*** EXERCISE DATA ***
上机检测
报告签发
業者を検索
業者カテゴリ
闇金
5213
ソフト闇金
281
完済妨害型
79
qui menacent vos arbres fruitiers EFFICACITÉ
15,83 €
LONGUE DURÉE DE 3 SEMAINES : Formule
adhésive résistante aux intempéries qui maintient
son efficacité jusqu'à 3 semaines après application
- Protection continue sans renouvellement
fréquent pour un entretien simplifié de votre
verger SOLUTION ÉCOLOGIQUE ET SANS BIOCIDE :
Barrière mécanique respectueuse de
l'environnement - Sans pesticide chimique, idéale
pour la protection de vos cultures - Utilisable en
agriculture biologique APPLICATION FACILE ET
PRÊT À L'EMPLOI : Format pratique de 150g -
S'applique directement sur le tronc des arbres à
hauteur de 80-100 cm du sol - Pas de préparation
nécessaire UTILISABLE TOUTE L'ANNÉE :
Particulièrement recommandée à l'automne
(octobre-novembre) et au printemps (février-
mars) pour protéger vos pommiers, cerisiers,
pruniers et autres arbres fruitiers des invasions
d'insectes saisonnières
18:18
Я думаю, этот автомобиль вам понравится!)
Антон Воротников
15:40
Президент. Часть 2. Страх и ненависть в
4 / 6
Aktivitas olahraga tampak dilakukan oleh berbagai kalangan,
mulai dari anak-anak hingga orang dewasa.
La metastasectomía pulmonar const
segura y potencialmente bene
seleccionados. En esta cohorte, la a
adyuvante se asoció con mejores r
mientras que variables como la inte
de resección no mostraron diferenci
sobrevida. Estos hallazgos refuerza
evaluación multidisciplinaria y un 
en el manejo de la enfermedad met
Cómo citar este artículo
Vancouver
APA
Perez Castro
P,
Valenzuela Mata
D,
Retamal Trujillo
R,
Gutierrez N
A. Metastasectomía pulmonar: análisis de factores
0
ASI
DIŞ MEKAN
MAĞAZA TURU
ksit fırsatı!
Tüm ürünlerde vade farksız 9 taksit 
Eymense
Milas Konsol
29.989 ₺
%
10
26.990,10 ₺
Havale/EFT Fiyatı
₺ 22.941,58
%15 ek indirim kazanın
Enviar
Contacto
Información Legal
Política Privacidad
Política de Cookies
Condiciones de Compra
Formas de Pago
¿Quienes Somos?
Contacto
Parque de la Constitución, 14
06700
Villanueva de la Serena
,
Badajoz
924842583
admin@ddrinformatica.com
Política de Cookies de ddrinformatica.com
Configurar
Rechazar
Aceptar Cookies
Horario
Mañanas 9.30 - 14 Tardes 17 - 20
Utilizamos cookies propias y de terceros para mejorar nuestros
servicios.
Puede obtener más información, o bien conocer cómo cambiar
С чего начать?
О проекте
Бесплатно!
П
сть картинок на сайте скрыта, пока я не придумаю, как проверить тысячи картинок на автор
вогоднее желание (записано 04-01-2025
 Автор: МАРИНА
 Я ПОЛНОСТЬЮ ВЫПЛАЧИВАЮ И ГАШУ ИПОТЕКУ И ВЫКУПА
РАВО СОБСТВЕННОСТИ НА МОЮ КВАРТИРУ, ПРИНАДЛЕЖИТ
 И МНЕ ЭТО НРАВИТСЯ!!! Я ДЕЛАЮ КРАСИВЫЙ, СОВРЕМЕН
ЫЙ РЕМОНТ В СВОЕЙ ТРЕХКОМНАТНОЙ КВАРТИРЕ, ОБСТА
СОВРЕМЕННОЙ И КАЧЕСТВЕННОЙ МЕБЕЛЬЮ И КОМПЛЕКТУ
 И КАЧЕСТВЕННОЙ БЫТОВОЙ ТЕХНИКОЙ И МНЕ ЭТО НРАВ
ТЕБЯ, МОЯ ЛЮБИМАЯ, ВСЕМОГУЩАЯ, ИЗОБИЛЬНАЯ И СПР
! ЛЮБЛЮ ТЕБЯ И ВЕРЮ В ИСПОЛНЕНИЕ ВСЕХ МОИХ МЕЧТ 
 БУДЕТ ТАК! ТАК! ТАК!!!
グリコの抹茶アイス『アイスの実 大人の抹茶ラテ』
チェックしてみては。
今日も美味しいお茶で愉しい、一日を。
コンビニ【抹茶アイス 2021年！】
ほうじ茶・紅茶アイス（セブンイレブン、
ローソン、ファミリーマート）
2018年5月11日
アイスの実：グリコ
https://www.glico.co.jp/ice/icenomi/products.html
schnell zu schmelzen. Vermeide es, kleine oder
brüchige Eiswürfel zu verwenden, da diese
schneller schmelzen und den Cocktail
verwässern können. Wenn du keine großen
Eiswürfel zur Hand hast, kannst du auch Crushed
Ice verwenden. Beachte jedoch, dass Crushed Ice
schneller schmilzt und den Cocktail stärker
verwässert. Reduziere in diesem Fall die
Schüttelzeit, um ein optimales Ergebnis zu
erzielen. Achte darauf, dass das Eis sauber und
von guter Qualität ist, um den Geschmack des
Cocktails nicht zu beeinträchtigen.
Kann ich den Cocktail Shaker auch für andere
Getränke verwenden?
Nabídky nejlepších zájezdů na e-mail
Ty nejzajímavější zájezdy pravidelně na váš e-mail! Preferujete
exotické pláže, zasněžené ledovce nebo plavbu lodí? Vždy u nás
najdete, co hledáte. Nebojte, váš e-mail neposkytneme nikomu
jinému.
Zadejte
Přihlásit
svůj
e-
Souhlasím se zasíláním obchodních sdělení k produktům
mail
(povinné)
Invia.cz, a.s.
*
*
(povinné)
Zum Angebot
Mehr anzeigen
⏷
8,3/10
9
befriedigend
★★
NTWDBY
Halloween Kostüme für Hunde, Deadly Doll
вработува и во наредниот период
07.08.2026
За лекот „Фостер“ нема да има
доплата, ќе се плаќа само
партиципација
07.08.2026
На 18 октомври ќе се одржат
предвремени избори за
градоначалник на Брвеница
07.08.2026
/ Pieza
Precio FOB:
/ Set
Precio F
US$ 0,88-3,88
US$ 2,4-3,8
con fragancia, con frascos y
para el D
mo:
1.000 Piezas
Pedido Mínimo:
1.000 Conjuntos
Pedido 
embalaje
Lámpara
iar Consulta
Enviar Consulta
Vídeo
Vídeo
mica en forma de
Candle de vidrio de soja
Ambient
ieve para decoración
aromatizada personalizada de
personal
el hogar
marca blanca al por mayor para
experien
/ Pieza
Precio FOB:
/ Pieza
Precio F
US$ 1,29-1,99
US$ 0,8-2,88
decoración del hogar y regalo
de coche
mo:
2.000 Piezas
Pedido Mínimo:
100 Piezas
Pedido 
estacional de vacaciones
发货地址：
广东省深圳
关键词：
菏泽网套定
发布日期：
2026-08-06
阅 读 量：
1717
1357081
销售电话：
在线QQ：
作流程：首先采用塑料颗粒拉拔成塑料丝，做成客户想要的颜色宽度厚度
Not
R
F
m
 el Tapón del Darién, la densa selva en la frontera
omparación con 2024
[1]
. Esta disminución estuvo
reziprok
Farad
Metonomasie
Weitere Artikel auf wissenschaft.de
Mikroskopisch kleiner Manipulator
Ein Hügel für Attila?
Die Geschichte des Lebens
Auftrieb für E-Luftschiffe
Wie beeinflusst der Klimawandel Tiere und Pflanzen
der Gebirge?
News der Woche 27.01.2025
***
-- EXERCISE --
Using the data above, restate every record word for word.

-- SOLUTION --
上机检测
报告签发
業者を検索
業者カテゴリ
闇金
5213
ソフト闇金
281
完済妨害型
79
qui menacent vos arbres fruitiers EFFICACITÉ
15,83 €
LONGUE DURÉE DE 3 SEMAINES : Formule
adhésive résistante aux intempéries qui maintient
son efficacité jusqu'à 3 semaines après application
- Protection continue sans renouvellement
fréquent pour un entretien simplifié de votre
verger SOLUTION ÉCOLOGIQUE ET SANS BIOCIDE :
Barrière mécanique respectueuse de
l'environnement - Sans pesticide chimique, idéale
pour la protection de vos cultures - Utilisable en
agriculture biologique APPLICATION FACILE ET
PRÊT À L'EMPLOI : Format pratique de 150g -
S'applique directement sur le tronc des arbres à
hauteur de 80-100 cm du sol - Pas de préparation
nécessaire UTILISABLE TOUTE L'ANNÉE :
Particulièrement recommandée à l'automne
(octobre-novembre) et au printemps (février-
mars) pour protéger vos pommiers, cerisiers,
pruniers et autres arbres fruitiers des invasions
d'insectes saisonnières
18:18
Я думаю, этот автомобиль вам понравится!)
Антон Воротников
15:40
Президент. Часть 2. Страх и ненависть в
4 / 6
Aktivitas olahraga tampak dilakukan oleh berbagai kalangan,
mulai dari anak-anak hingga orang dewasa.
La metastasectomía pulmonar const
segura y potencialmente bene
seleccionados. En esta cohorte, la a
adyuvante se asoció con mejores r
mientras que variables como la inte
de resección no mostraron diferenci
sobrevida. Estos hallazgos refuerza
evaluación multidisciplinaria y un 
en el manejo de la enfermedad met
Cómo citar este artículo
Vancouver
APA
Perez Castro
P,
Valenzuela Mata
D,
Retamal Trujillo
R,
Gutierrez N
A. Metastasectomía pulmonar: análisis de factores
0
ASI
DIŞ MEKAN
MAĞAZA TURU
ksit fırsatı!
Tüm ürünlerde vade farksız 9 taksit 
Eymense
Milas Konsol
29.989 ₺
%
10
26.990,10 ₺
Havale/EFT Fiyatı
₺ 22.941,58
%15 ek indirim kazanın
Enviar
Contacto
Información Legal
Política Privacidad
Política de Cookies
Condiciones de Compra
Formas de Pago
¿Quienes Somos?
Contacto
Parque de la Constitución, 14
06700
Villanueva de la Serena
,
Badajoz
924842583
admin@ddrinformatica.com
Política de Cookies de ddrinformatica.com
Configurar
Rechazar
Aceptar Cookies
Horario
Mañanas 9.30 - 14 Tardes 17 - 20
Utilizamos cookies propias y de terceros para mejorar nuestros
servicios.
Puede obtener más información, o bien conocer cómo cambiar
С чего начать?
О проекте
Бесплатно!
П
сть картинок на сайте скрыта, пока я не придумаю, как проверить тысячи картинок на автор
вогоднее желание (записано 04-01-2025
 Автор: МАРИНА
 Я ПОЛНОСТЬЮ ВЫПЛАЧИВАЮ И ГАШУ ИПОТЕКУ И ВЫКУПА
РАВО СОБСТВЕННОСТИ НА МОЮ КВАРТИРУ, ПРИНАДЛЕЖИТ
 И МНЕ ЭТО НРАВИТСЯ!!! Я ДЕЛАЮ КРАСИВЫЙ, СОВРЕМЕН
ЫЙ РЕМОНТ В СВОЕЙ ТРЕХКОМНАТНОЙ КВАРТИРЕ, ОБСТА
СОВРЕМЕННОЙ И КАЧЕСТВЕННОЙ МЕБЕЛЬЮ И КОМПЛЕКТУ
 И КАЧЕСТВЕННОЙ БЫТОВОЙ ТЕХНИКОЙ И МНЕ ЭТО НРАВ
ТЕБЯ, МОЯ ЛЮБИМАЯ, ВСЕМОГУЩАЯ, ИЗОБИЛЬНАЯ И СПР
! ЛЮБЛЮ ТЕБЯ И ВЕРЮ В ИСПОЛНЕНИЕ ВСЕХ МОИХ МЕЧТ 
 БУДЕТ ТАК! ТАК! ТАК!!!
グリコの抹茶アイス『アイスの実 大人の抹茶ラテ』
チェックしてみては。
今日も美味しいお茶で愉しい、一日を。
コンビニ【抹茶アイス 2021年！】
ほうじ茶・紅茶アイス（セブンイレブン、
ローソン、ファミリーマート）
2018年5月11日
アイスの実：グリコ
https://www.glico.co.jp/ice/icenomi/products.html
schnell zu schmelzen. Vermeide es, kleine oder
brüchige Eiswürfel zu verwenden, da diese
schneller schmelzen und den Cocktail
verwässern können. Wenn du keine großen
Eiswürfel zur Hand hast, kannst du auch Crushed
Ice verwenden. Beachte jedoch, dass Crushed Ice
schneller schmilzt und den Cocktail stärker
verwässert. Reduziere in diesem Fall die
Schüttelzeit, um ein optimales Ergebnis zu
erzielen. Achte darauf, dass das Eis sauber und
von guter Qualität ist, um den Geschmack des
Cocktails nicht zu beeinträchtigen.
Kann ich den Cocktail Shaker auch für andere
Getränke verwenden?
Nabídky nejlepších zájezdů na e-mail
Ty nejzajímavější zájezdy pravidelně na váš e-mail! Preferujete
exotické pláže, zasněžené ledovce nebo plavbu lodí? Vždy u nás
najdete, co hledáte. Nebojte, váš e-mail neposkytneme nikomu
jinému.
Zadejte
Přihlásit
svůj
e-
Souhlasím se zasíláním obchodních sdělení k produktům
mail
(povinné)
Invia.cz, a.s.
*
*
(povinné)
Zum Angebot
Mehr anzeigen
⏷
8,3/10
9
befriedigend
★★
NTWDBY
Halloween Kostüme für Hunde, Deadly Doll
вработува и во наредниот период
07.08.2026
За лекот „Фостер“ нема да има
доплата, ќе се плаќа само
партиципација
07.08.2026
На 18 октомври ќе се одржат
предвремени избори за
градоначалник на Брвеница
07.08.2026
/ Pieza
Precio FOB:
/ Set
Precio F
US$ 0,88-3,88
US$ 2,4-3,8
con fragancia, con frascos y
para el D
mo:
1.000 Piezas
Pedido Mínimo:
1.000 Conjuntos
Pedido 
embalaje
Lámpara
iar Consulta
Enviar Consulta
Vídeo
Vídeo
mica en forma de
Candle de vidrio de soja
Ambient
ieve para decoración
aromatizada personalizada de
personal
el hogar
marca blanca al por mayor para
experien
/ Pieza
Precio FOB:
/ Pieza
Precio F
US$ 1,29-1,99
US$ 0,8-2,88
decoración del hogar y regalo
de coche
mo:
2.000 Piezas
Pedido Mínimo:
100 Piezas
Pedido 
estacional de vacaciones
发货地址：
广东省深圳
关键词：
菏泽网套定
发布日期：
2026-08-06
阅 读 量：
1717
1357081
销售电话：
在线QQ：
作流程：首先采用塑料颗粒拉拔成塑料丝，做成客户想要的颜色宽度厚度
Not
R
F
m
 el Tapón del Darién, la densa selva en la frontera
omparación con 2024
[1]
. Esta disminución estuvo
reziprok
Farad
Metonomasie
Weitere Artikel auf wissenschaft.de
Mikroskopisch kleiner Manipulator
Ein Hügel für Attila?
Die Geschichte des Lebens
Auftrieb für E-Luftschiffe
Wie beeinflusst der Klimawandel Tiere und Pflanzen
der Gebirge?
News der Woche 27.01.2025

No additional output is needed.